Ironically, while Medicare's low reimbursement level might deny older women stereotactic technology, other government agencies are paying for it, Brinkman notes. The Atlanta- based Centers for Disease Control has included stereotactic procedures for low-income women in its Breast and Cervical Cancer Early Detection Program, which is funded by the National Institutes of Health in Washington, DC.
Hysteroscopy rate drops
Henderson points out that women also are being short-changed with HCFA's proposed reimbursement for surgical hysteroscopy, which is under APC code 550 and corresponds to CPT code 56356, which is for hysteroscopy, surgical, with endometrial ablation. The procedure allows a surgeon to destroy the endometrial lining of a woman's uterus, instead of performing a hysterectomy.
The procedure traditionally has been done in a hospital setting, where the reimbursement rate is more than $2,000 in many states, Henderson says.
The proposed APC code 550 would reimburse the procedure in an outpatient setting at $610. Surgeons now have the option of using new technology that uses a heated balloon to destroy the endometrial lining, which is safer and quicker, but requires a disposable instrument that costs about $650, Henderson says.

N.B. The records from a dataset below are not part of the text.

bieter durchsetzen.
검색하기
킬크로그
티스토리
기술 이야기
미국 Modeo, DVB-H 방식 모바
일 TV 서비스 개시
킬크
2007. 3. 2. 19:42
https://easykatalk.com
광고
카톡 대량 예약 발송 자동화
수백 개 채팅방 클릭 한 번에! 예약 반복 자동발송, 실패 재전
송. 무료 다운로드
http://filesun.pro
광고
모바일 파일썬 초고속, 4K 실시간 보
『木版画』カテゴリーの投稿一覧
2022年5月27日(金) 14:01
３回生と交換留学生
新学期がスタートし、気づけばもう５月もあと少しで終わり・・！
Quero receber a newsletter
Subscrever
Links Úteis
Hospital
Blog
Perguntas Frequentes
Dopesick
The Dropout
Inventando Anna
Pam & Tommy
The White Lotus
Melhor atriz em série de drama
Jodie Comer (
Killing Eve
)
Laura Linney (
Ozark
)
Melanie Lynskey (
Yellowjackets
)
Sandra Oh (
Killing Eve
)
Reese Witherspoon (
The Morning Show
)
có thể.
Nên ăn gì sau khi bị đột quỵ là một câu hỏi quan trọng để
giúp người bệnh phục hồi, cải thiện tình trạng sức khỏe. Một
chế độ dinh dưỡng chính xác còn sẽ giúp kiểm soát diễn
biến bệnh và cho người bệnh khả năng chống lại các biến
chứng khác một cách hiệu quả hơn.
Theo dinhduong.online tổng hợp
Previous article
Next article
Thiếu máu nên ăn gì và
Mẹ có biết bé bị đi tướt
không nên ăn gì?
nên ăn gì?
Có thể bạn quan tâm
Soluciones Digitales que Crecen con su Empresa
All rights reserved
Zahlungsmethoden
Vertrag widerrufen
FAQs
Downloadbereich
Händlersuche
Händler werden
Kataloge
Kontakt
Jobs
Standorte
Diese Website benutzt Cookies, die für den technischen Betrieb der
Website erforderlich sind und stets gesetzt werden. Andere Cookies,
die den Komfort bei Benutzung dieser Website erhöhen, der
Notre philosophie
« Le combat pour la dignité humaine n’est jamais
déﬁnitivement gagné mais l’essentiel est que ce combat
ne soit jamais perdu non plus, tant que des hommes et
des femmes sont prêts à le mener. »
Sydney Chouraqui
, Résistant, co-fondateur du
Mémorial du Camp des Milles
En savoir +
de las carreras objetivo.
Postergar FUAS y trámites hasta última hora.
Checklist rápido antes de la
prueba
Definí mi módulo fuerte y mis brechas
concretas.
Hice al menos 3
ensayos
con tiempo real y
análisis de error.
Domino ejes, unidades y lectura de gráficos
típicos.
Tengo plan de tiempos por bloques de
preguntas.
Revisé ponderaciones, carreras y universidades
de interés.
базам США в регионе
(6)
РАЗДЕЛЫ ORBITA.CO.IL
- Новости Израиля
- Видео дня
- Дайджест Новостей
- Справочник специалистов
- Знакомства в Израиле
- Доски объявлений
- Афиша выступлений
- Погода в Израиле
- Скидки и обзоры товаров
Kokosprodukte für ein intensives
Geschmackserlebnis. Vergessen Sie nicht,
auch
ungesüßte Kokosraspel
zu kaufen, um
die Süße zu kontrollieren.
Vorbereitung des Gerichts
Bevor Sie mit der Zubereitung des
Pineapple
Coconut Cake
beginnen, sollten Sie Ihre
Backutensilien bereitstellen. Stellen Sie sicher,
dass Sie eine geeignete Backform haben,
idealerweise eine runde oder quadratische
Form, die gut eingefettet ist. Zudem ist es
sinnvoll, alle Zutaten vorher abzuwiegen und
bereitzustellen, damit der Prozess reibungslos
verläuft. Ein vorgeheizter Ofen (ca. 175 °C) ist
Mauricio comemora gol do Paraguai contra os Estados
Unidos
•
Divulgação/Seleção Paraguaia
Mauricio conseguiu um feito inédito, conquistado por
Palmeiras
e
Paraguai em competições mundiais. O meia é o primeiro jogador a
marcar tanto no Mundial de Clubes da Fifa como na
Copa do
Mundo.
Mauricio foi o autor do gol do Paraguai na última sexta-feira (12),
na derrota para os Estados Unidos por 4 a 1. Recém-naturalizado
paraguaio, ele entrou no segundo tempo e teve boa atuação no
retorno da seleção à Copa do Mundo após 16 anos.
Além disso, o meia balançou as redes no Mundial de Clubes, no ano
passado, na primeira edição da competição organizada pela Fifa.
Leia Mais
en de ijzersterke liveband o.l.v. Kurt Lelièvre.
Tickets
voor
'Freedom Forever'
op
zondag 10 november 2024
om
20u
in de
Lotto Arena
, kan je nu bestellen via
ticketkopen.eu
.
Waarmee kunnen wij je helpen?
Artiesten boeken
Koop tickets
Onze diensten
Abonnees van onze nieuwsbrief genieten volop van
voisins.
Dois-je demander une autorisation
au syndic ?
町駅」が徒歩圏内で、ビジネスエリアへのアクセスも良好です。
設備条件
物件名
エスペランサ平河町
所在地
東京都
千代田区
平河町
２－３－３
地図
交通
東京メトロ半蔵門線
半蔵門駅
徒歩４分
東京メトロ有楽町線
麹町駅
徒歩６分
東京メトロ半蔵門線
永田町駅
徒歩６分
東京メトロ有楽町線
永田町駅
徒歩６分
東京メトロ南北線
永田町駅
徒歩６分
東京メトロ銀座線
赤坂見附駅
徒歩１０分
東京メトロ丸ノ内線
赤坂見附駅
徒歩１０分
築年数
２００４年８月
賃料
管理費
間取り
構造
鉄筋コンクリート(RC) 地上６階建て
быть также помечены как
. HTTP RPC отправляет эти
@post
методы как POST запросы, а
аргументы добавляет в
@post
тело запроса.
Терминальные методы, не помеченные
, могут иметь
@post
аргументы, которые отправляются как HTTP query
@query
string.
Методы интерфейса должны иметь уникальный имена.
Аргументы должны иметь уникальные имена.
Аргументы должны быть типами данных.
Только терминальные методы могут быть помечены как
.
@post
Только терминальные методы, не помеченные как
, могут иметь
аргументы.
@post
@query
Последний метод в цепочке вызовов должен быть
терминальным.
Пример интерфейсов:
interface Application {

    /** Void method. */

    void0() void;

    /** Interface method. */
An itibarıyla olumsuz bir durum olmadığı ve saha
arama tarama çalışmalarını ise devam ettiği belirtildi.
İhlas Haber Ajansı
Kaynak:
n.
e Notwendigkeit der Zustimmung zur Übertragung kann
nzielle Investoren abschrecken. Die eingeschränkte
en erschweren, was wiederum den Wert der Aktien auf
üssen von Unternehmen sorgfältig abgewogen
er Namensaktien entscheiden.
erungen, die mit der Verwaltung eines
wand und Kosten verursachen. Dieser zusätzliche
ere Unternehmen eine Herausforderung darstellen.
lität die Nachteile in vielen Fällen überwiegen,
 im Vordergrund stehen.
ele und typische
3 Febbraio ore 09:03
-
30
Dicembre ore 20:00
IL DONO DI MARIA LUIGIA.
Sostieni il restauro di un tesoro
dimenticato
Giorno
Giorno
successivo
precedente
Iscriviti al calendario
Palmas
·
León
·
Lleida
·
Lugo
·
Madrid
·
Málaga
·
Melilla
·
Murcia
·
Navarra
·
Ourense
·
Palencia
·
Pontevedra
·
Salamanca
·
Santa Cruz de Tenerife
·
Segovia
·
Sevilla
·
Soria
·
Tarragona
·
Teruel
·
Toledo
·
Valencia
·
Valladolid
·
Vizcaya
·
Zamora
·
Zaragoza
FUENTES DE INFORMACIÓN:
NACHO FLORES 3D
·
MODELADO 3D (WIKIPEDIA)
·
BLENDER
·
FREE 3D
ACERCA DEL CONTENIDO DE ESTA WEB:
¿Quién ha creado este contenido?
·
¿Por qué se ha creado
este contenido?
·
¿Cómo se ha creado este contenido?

"So before you have the first minute of surgery, the first staff person, and the first suture, you're already behind," he says. (For more information on the APCs, see also the APG Corner, p. 70. For information on the surgeries added to the list and rates of current ones being reduced, see Outpatient Reimbursement Management, July 1998, p. 49. Also, for HCFA's discussion of APCs, see ORM, August 1998, p. 62.)